Methodologies A and C showed extraordinary RNA integrity, not observed in other studies [10,11,12]. It was not possible to obtain the RIN value for seven samples extracted by using Methodology B due to the low concentration of the samples. The RIN value was also not available for 6 samples that were extracted with Methodology A, because of the anomalous profile. The fact that this occurs with some frequency with paired samples from the same donor suggests some peculiarity of the sample, and Methodology A wasn’t able to eliminate the contaminant. The bioanalyzer fluorogram only shows nucleic acids those are present in the sample [22]. Using an extraordinary DNase treatment and PCR we demonstrated that DNA traces are present, and the kit hasn’t been able to eliminate in during RNA purification procedure, probably because of the high RNA concentration, due to a high cellularity count and a consequent large amount of DNA.
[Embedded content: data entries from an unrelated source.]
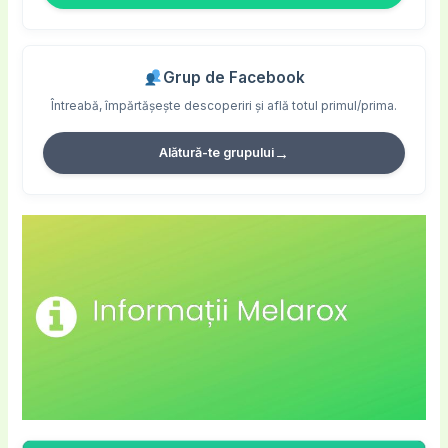
Grup de Facebook
Întreabă, împărtășește descoperiri și află totul primul/prima.
→
Alătură-te grupului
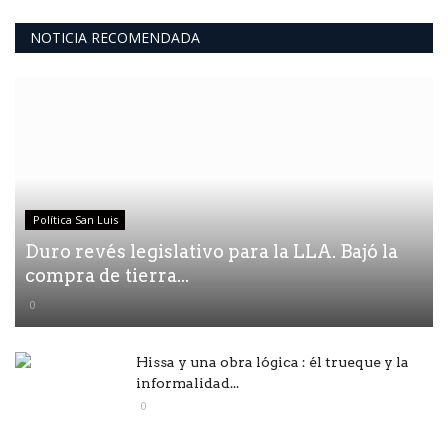
NOTICIA RECOMENDADA
Política San Luis
Duro revés legislativo para la LLA. Bajó la
compra de tierra...
0
Hissa y una obra lógica : él trueque y la
informalidad...
0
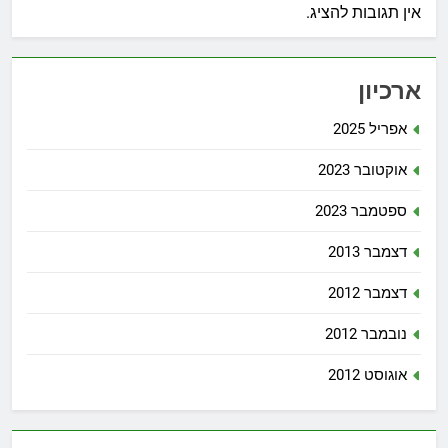
אין תגובות להציג.
ארכיון
אפריל 2025
אוקטובר 2023
ספטמבר 2023
דצמבר 2013
דצמבר 2012
נובמבר 2012
אוגוסט 2012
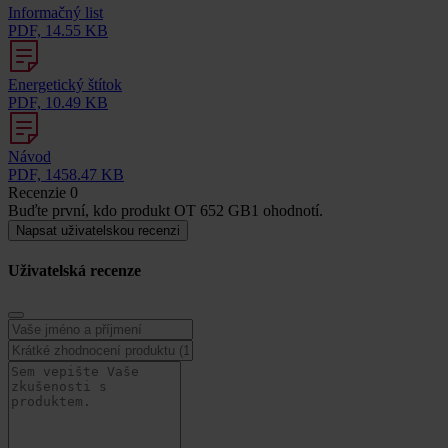
Informačný list
PDF, 14.55 KB
Energetický štítok
PDF, 10.49 KB
Návod
PDF, 1458.47 KB
Recenzie
0
Buďte první, kdo produkt OT 652 GB1 ohodnotí.
Napsat uživatelskou recenzi
Uživatelská recenze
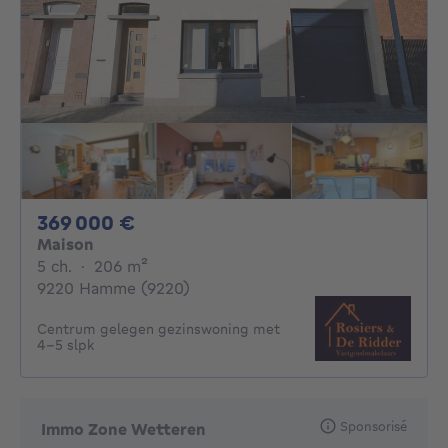
369000€
369 000 €
Maison
5 chambres
mètres carrés
5 ch.
·
206
m²
9220 Hamme (9220)
Centrum gelegen gezinswoning met
4-5 slpk
Sponsorisé
Immo Zone Wetteren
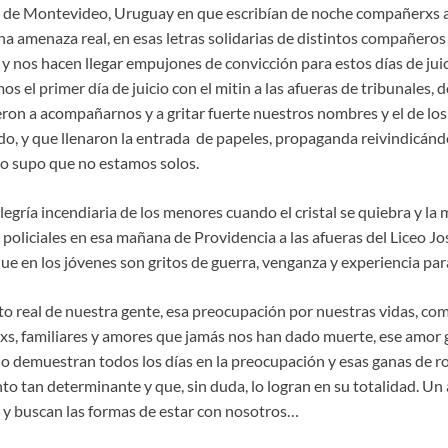
 de Montevideo, Uruguay en que escribían de noche compañerxs
na amenaza real, en esas letras solidarias de distintos compañeros
 y nos hacen llegar empujones de convicción para estos días de jui
s el primer día de juicio con el mitin a las afueras de tribunales
ron a acompañarnos y a gritar fuerte nuestros nombres y el de los
do, y que llenaron la entrada de papeles, propaganda reivindicánd
 supo que no estamos solos.
egría incendiaria de los menores cuando el cristal se quiebra y la
 policiales en esa mañana de Providencia a las afueras del Liceo Jo
que en los jóvenes son gritos de guerra, venganza y experiencia par
to real de nuestra gente, esa preocupación por nuestras vidas, co
s, familiares y amores que jamás nos han dado muerte, ese amor 
o demuestran todos los días en la preocupación y esas ganas de 
o tan determinante y que, sin duda, lo logran en su totalidad. Un 
 y buscan las formas de estar con nosotros…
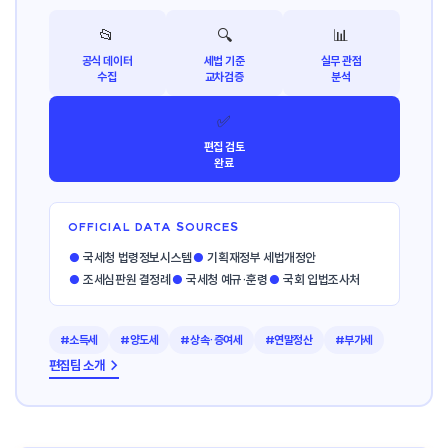
📂
🔍
📊
공식 데이터
세법 기준
실무 관점
수집
교차검증
분석
✅
편집 검토
완료
OFFICIAL DATA SOURCES
●
국세청 법령정보시스템
●
기획재정부 세법개정안
●
조세심판원 결정례
●
국세청 예규·훈령
●
국회 입법조사처
#소득세
#양도세
#상속·증여세
#연말정산
#부가세
편집팀 소개 →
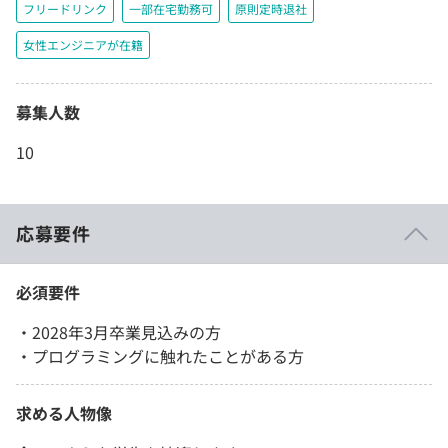
フリードリンク
一部在宅勤務可
原則定時退社
女性エンジニアが在籍
募集人数
10
応募要件
必須要件
・2028年3月卒業見込みの方
・プログラミングに触れたことがある方
求める人物像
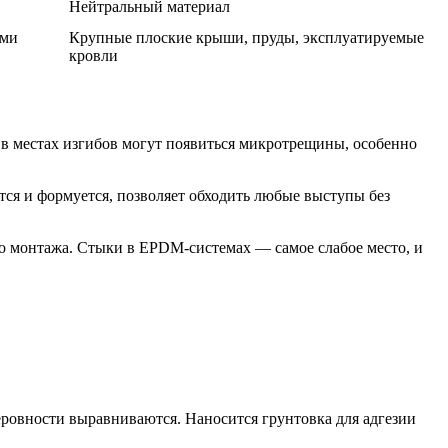
Нейтральный материал
ими
Крупные плоские крыши, пруды, эксплуатируемые
кровли
в местах изгибов могут появиться микротрещины, особенно
тся и формуется, позволяет обходить любые выступы без
о монтажа. Стыки в EPDM-системах — самое слабое место, и
еровности выравниваются. Наносится грунтовка для адгезии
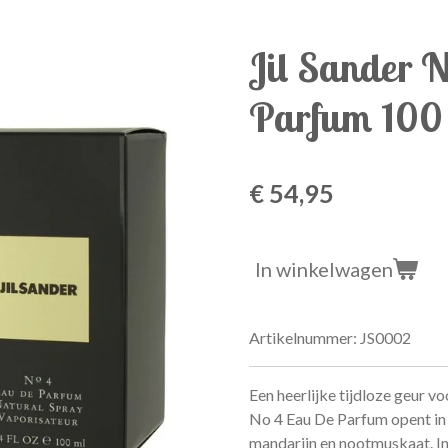
Jil Sander 
Parfum 100
€ 54,95
In winkelwagen
Artikelnummer:
JS0002
Een heerlijke tijdloze geur vo
No 4 Eau De Parfum
opent in 
mandarijn en nootmuskaat. In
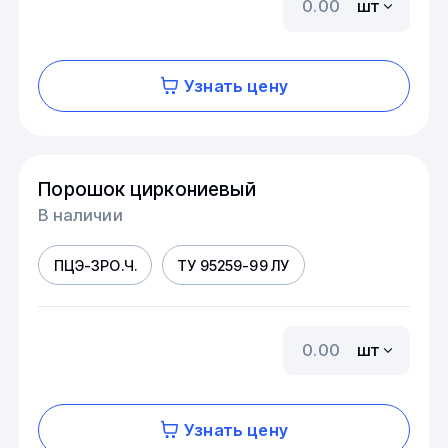
шт
Узнать цену
Порошок циркониевый
В наличии
ПЦЭ-3РО.Ч.
ТУ 95259-99 ЛУ
шт
Узнать цену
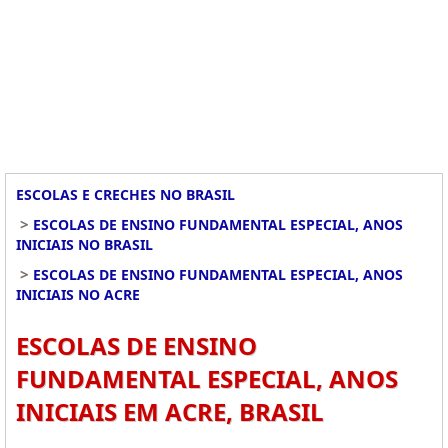
ESCOLAS E CRECHES NO BRASIL
>
ESCOLAS DE ENSINO FUNDAMENTAL ESPECIAL, ANOS
INICIAIS NO BRASIL
>
ESCOLAS DE ENSINO FUNDAMENTAL ESPECIAL, ANOS
INICIAIS NO ACRE
ESCOLAS DE ENSINO
FUNDAMENTAL ESPECIAL, ANOS
INICIAIS EM ACRE, BRASIL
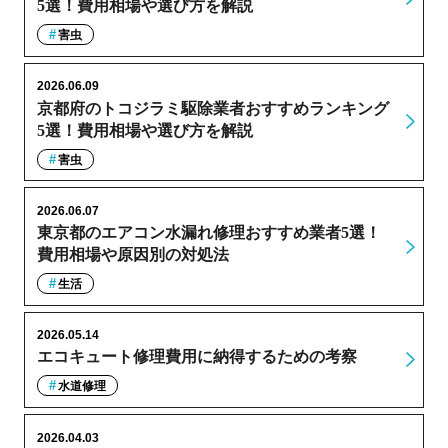
5選！費用相場や選び方を解説
害虫
2026.06.09
京都府のトコジラミ駆除業者おすすめランキング
5選！費用相場や選び方を解説
害虫
2026.06.07
東京都のエアコン水漏れ修理おすすめ業者5選！
費用相場や原因別の対処法
生活
2026.05.14
エコキュート修理費用に納得するための考察
水道修理
2026.04.03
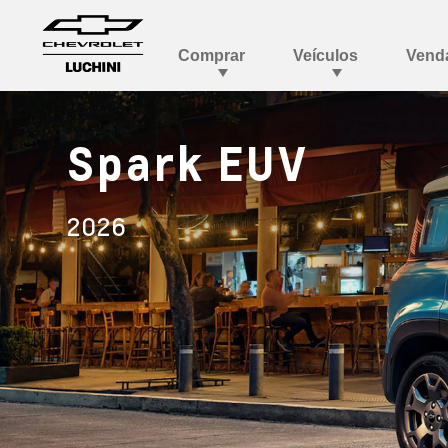
Spark EUV
2026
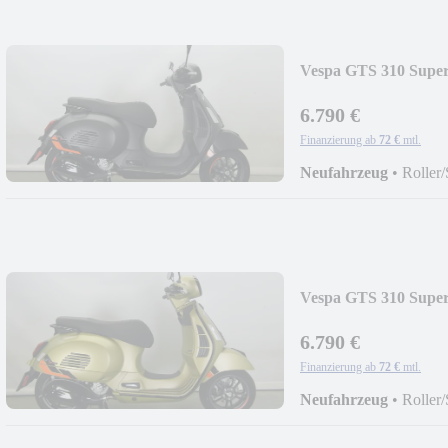
Vespa GTS 310 Super
6.790 €
Finanzierung ab
72 €
mtl.
Neufahrzeug
•
Roller/
Vespa GTS 310 Super
6.790 €
Finanzierung ab
72 €
mtl.
Neufahrzeug
•
Roller/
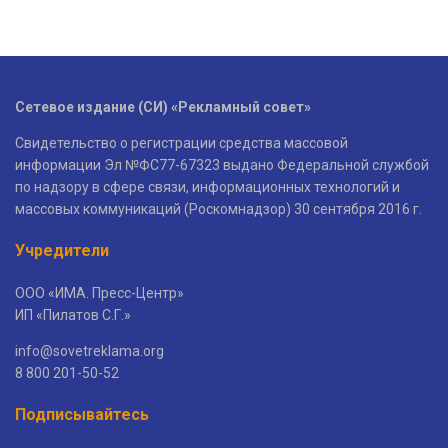
Сетевое издание (СИ) «Рекламный совет»
Свидетельство о регистрации средства массовой
информации Эл №ФС77-67323 выдано Федеральной службой
по надзору в сфере связи, информационных технологий и
массовых коммуникаций (Роскомнадзор) 30 сентября 2016 г.
Учредители
ООО «ИМА. Пресс-Центр»
ИП «Пилатов С.Г.»
info@sovetreklama.org
8 800 201-50-52
Подписывайтесь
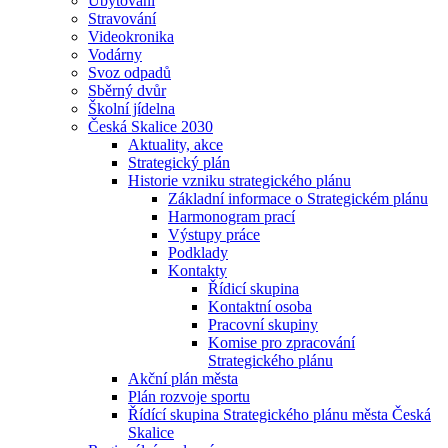
Ubytování
Stravování
Videokronika
Vodárny
Svoz odpadů
Sběrný dvůr
Školní jídelna
Česká Skalice 2030
Aktuality, akce
Strategický plán
Historie vzniku strategického plánu
Základní informace o Strategickém plánu
Harmonogram prací
Výstupy práce
Podklady
Kontakty
Řídicí skupina
Kontaktní osoba
Pracovní skupiny
Komise pro zpracování
Strategického plánu
Akční plán města
Plán rozvoje sportu
Řídící skupina Strategického plánu města Česká
Skalice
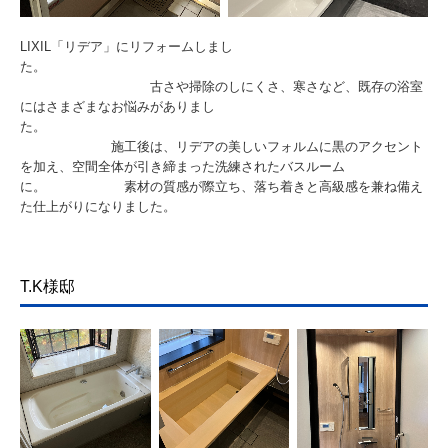
LIXIL「リデア」にリフォームしまし
た。
古さや掃除のしにくさ、寒さなど、既存の浴室
にはさまざまなお悩みがありまし
た。
施工後は、リデアの美しいフォルムに黒のアクセント
を加え、空間全体が引き締まった洗練されたバスルーム
に。　　　　　　
素材の質感が際立ち、落ち着きと高級感を兼ね備え
た仕上がりになりました。
T.K様邸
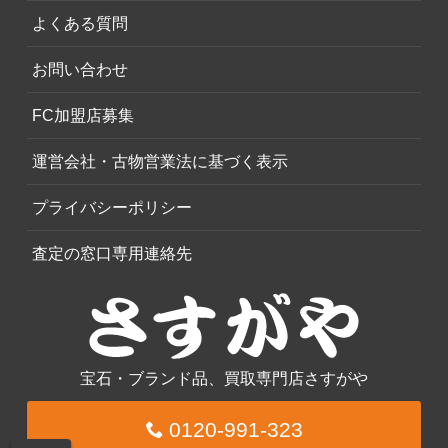
よくある質問
お問い合わせ
FC加盟店募集
運営会社・古物営業法に基づく表示
プライバシーポリシー
査定の窓口専用連絡先
宝石・ブランド品、買取専門店さすがや
0120-991-323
Additionally, Methodology C show greatest robustness between replicas and technicians. The differences observed between technicians, may be attributed to a better understanding and/or execution of a particular protocol. Clearly, there was a huge variability in the purity and integrity measures with Methodology B, possibly due to a non-efficient contaminants removal.
Slightly worse expression results were obtained for mRNAs with Methodology A, although this methodology showed a higher detection capacity for miRNAs. The purification capacity of miRNA for Methodology C should be noted, although the manufacturer doesn’t guarantee the purification of miRNA. Skogholt et al. suggest that differences in expression between methodologies are due to sampling systems, influenced by physical properties of the transcripts [2]. Although 6 transcripts were studied in the present study, we observe correlation between methodologies that use PaxGene and the Tempus tubes with respect to the expression levels of mRNA. However, there is an effect of the extraction protocol on the expression of miRNA, so not only the type of tube is important [11, 19], and the selected methodology influences the mRNA and miRNA expression profiles. It is essential to establish the standardization of sample processing for large cohort studies, such data from mixed methodologies should never be analyzed together [11, 19, 23].
To summarize, superior results were obtained with Methodologies A and C. For Biobank large-cohort and epidemiological studies, Methodology C is the most appropriate methodology. However, the reduced hands-on time that is needed for Methodology A must also be considered.